Think that's worth it, @apaskulin , or are you content with your wording-only solution form the patch?

Thanks for your response, @BPirkle!

I could be missing something, but I think the only difference between those two .json schema files would be that the excerpt field would point at different message keys for its description.

I believe this is correct based on my testing.

Think that's worth it, @apaskulin , or are you content with your wording-only solution form the patch?

Totally up to you and the team. Separate schemas would definitely be a better experience for the docs, but having two schemas will be more work to maintain, and there's the engineering time required to set up the new schemas. Since this is probably low priority, maybe merge the wording-only patch now and leave this task open to do the split schemas later as a docs-experience improvement?

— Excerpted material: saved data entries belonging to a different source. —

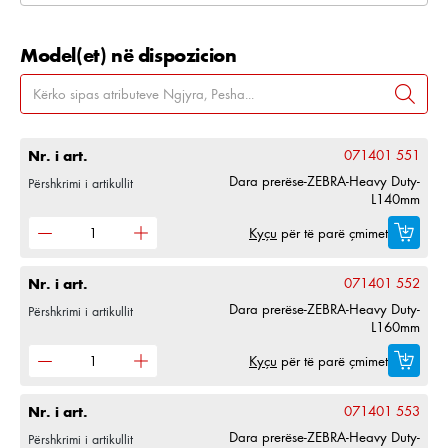
Model(et) në dispozicion
Nr. i art.
071401 551
Dara prerëse-ZEBRA-Heavy Duty-
Përshkrimi i artikullit
L140mm
Kyçu
për të parë çmimet
Nr. i art.
071401 552
Dara prerëse-ZEBRA-Heavy Duty-
Përshkrimi i artikullit
L160mm
Kyçu
për të parë çmimet
Nr. i art.
071401 553
Dara prerëse-ZEBRA-Heavy Duty-
Përshkrimi i artikullit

Since this is probably low priority, maybe merge the wording-only patch now and leave this task open to do the split schemas later as a docs-experience improvement?

I like that idea. Patch +2'd.

Change #1268264 merged by jenkins-bot:

[mediawiki/core@master] api-docs: Clarify behavior of excerpt property

https://gerrit.wikimedia.org/r/1268264

BPirkle claimed this task.

Patch merged, further improvements, if we choose to make any, can be done under a separate task.